Collected data entries
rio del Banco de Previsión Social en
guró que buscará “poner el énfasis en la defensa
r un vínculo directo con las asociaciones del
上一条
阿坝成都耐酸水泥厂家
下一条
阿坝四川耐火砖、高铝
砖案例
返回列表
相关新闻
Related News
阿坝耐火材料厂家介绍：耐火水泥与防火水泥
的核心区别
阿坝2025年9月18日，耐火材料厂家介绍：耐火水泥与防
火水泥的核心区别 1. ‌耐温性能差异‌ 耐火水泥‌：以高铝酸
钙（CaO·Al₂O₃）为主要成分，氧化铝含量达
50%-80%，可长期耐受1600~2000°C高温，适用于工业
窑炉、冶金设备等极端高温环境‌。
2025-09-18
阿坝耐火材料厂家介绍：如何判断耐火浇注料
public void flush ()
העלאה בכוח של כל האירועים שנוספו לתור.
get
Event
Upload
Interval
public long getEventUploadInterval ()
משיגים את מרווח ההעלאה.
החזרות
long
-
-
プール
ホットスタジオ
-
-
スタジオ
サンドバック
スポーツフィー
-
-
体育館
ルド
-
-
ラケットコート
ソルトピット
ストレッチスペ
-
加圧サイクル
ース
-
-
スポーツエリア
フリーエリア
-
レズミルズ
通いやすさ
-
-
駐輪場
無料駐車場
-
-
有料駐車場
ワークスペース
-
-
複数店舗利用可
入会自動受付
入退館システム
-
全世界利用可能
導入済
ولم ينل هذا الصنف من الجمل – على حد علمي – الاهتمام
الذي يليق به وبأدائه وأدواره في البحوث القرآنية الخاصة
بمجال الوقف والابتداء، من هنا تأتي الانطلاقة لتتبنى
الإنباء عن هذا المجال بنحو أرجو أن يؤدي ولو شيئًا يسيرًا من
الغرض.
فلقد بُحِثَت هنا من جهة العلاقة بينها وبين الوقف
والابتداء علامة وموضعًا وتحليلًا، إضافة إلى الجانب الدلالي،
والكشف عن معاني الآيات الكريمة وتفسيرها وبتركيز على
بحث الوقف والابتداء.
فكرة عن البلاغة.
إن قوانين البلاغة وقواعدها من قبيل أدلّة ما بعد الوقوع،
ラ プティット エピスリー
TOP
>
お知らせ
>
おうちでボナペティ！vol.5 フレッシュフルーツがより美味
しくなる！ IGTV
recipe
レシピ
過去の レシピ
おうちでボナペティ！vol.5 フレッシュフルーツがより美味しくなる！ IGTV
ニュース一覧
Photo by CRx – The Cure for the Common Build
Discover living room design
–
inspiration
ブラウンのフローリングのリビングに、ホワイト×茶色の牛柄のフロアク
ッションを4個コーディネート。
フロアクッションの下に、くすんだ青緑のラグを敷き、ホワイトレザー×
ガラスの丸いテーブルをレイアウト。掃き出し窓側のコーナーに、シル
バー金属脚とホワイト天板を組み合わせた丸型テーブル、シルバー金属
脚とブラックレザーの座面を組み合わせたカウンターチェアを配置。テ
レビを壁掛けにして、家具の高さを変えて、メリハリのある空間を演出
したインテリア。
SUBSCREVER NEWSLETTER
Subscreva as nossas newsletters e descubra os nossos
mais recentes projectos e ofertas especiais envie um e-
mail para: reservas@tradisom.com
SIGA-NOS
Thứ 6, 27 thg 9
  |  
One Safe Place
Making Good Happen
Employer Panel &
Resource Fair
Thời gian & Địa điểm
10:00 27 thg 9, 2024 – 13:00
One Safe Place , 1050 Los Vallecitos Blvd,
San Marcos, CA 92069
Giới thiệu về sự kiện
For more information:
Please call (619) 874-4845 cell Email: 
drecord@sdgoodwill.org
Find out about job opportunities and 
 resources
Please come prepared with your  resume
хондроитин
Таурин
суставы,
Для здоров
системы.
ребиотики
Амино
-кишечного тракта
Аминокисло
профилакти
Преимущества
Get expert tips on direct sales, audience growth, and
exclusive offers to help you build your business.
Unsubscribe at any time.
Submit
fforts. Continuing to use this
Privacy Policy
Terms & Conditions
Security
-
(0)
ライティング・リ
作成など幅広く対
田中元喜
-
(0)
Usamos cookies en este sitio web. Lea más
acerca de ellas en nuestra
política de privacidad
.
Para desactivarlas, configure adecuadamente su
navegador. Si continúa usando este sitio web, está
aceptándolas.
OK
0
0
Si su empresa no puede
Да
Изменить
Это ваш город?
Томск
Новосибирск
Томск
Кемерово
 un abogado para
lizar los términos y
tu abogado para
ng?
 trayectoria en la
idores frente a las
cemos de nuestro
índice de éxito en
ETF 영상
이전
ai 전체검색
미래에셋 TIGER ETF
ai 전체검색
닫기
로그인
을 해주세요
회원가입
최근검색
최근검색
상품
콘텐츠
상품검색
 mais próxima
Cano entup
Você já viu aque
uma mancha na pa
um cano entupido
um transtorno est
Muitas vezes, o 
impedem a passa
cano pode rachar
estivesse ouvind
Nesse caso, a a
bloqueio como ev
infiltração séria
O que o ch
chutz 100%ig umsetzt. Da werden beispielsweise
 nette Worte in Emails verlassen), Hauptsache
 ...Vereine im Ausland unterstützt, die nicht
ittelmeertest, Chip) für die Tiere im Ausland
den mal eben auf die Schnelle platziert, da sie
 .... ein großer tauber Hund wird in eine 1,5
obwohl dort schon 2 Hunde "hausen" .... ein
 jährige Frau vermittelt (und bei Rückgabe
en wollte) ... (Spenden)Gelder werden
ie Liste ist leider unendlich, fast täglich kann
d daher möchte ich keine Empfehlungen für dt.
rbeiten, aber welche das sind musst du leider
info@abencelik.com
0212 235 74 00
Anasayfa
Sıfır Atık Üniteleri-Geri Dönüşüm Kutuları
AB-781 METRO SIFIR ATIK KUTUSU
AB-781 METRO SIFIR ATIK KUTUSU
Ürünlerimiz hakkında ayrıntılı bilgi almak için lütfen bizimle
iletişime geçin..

→ **What to do**
This exercise needs each record retyped exactly as shown.

→ **Your response**
rio del Banco de Previsión Social en
guró que buscará “poner el énfasis en la defensa
r un vínculo directo con las asociaciones del
上一条
阿坝成都耐酸水泥厂家
下一条
阿坝四川耐火砖、高铝
砖案例
返回列表
相关新闻
Related News
阿坝耐火材料厂家介绍：耐火水泥与防火水泥
的核心区别
阿坝2025年9月18日，耐火材料厂家介绍：耐火水泥与防
火水泥的核心区别 1. ‌耐温性能差异‌ 耐火水泥‌：以高铝酸
钙（CaO·Al₂O₃）为主要成分，氧化铝含量达
50%-80%，可长期耐受1600~2000°C高温，适用于工业
窑炉、冶金设备等极端高温环境‌。
2025-09-18
阿坝耐火材料厂家介绍：如何判断耐火浇注料
public void flush ()
העלאה בכוח של כל האירועים שנוספו לתור.
get
Event
Upload
Interval
public long getEventUploadInterval ()
משיגים את מרווח ההעלאה.
החזרות
long
-
-
プール
ホットスタジオ
-
-
スタジオ
サンドバック
スポーツフィー
-
-
体育館
ルド
-
-
ラケットコート
ソルトピット
ストレッチスペ
-
加圧サイクル
ース
-
-
スポーツエリア
フリーエリア
-
レズミルズ
通いやすさ
-
-
駐輪場
無料駐車場
-
-
有料駐車場
ワークスペース
-
-
複数店舗利用可
入会自動受付
入退館システム
-
全世界利用可能
導入済
ولم ينل هذا الصنف من الجمل – على حد علمي – الاهتمام
الذي يليق به وبأدائه وأدواره في البحوث القرآنية الخاصة
بمجال الوقف والابتداء، من هنا تأتي الانطلاقة لتتبنى
الإنباء عن هذا المجال بنحو أرجو أن يؤدي ولو شيئًا يسيرًا من
الغرض.
فلقد بُحِثَت هنا من جهة العلاقة بينها وبين الوقف
والابتداء علامة وموضعًا وتحليلًا، إضافة إلى الجانب الدلالي،
والكشف عن معاني الآيات الكريمة وتفسيرها وبتركيز على
بحث الوقف والابتداء.
فكرة عن البلاغة.
إن قوانين البلاغة وقواعدها من قبيل أدلّة ما بعد الوقوع،
ラ プティット エピスリー
TOP
>
お知らせ
>
おうちでボナペティ！vol.5 フレッシュフルーツがより美味
しくなる！ IGTV
recipe
レシピ
過去の レシピ
おうちでボナペティ！vol.5 フレッシュフルーツがより美味しくなる！ IGTV
ニュース一覧
Photo by CRx – The Cure for the Common Build
Discover living room design
–
inspiration
ブラウンのフローリングのリビングに、ホワイト×茶色の牛柄のフロアク
ッションを4個コーディネート。
フロアクッションの下に、くすんだ青緑のラグを敷き、ホワイトレザー×
ガラスの丸いテーブルをレイアウト。掃き出し窓側のコーナーに、シル
バー金属脚とホワイト天板を組み合わせた丸型テーブル、シルバー金属
脚とブラックレザーの座面を組み合わせたカウンターチェアを配置。テ
レビを壁掛けにして、家具の高さを変えて、メリハリのある空間を演出
したインテリア。
SUBSCREVER NEWSLETTER
Subscreva as nossas newsletters e descubra os nossos
mais recentes projectos e ofertas especiais envie um e-
mail para: reservas@tradisom.com
SIGA-NOS
Thứ 6, 27 thg 9
  |  
One Safe Place
Making Good Happen
Employer Panel &
Resource Fair
Thời gian & Địa điểm
10:00 27 thg 9, 2024 – 13:00
One Safe Place , 1050 Los Vallecitos Blvd,
San Marcos, CA 92069
Giới thiệu về sự kiện
For more information:
Please call (619) 874-4845 cell Email: 
drecord@sdgoodwill.org
Find out about job opportunities and 
 resources
Please come prepared with your  resume
хондроитин
Таурин
суставы,
Для здоров
системы.
ребиотики
Амино
-кишечного тракта
Аминокисло
профилакти
Преимущества
Get expert tips on direct sales, audience growth, and
exclusive offers to help you build your business.
Unsubscribe at any time.
Submit
fforts. Continuing to use this
Privacy Policy
Terms & Conditions
Security
-
(0)
ライティング・リ
作成など幅広く対
田中元喜
-
(0)
Usamos cookies en este sitio web. Lea más
acerca de ellas en nuestra
política de privacidad
.
Para desactivarlas, configure adecuadamente su
navegador. Si continúa usando este sitio web, está
aceptándolas.
OK
0
0
Si su empresa no puede
Да
Изменить
Это ваш город?
Томск
Новосибирск
Томск
Кемерово
 un abogado para
lizar los términos y
tu abogado para
ng?
 trayectoria en la
idores frente a las
cemos de nuestro
índice de éxito en
ETF 영상
이전
ai 전체검색
미래에셋 TIGER ETF
ai 전체검색
닫기
로그인
을 해주세요
회원가입
최근검색
최근검색
상품
콘텐츠
상품검색
 mais próxima
Cano entup
Você já viu aque
uma mancha na pa
um cano entupido
um transtorno est
Muitas vezes, o 
impedem a passa
cano pode rachar
estivesse ouvind
Nesse caso, a a
bloqueio como ev
infiltração séria
O que o ch
chutz 100%ig umsetzt. Da werden beispielsweise
 nette Worte in Emails verlassen), Hauptsache
 ...Vereine im Ausland unterstützt, die nicht
ittelmeertest, Chip) für die Tiere im Ausland
den mal eben auf die Schnelle platziert, da sie
 .... ein großer tauber Hund wird in eine 1,5
obwohl dort schon 2 Hunde "hausen" .... ein
 jährige Frau vermittelt (und bei Rückgabe
en wollte) ... (Spenden)Gelder werden
ie Liste ist leider unendlich, fast täglich kann
d daher möchte ich keine Empfehlungen für dt.
rbeiten, aber welche das sind musst du leider
info@abencelik.com
0212 235 74 00
Anasayfa
Sıfır Atık Üniteleri-Geri Dönüşüm Kutuları
AB-781 METRO SIFIR ATIK KUTUSU
AB-781 METRO SIFIR ATIK KUTUSU
Ürünlerimiz hakkında ayrıntılı bilgi almak için lütfen bizimle
iletişime geçin..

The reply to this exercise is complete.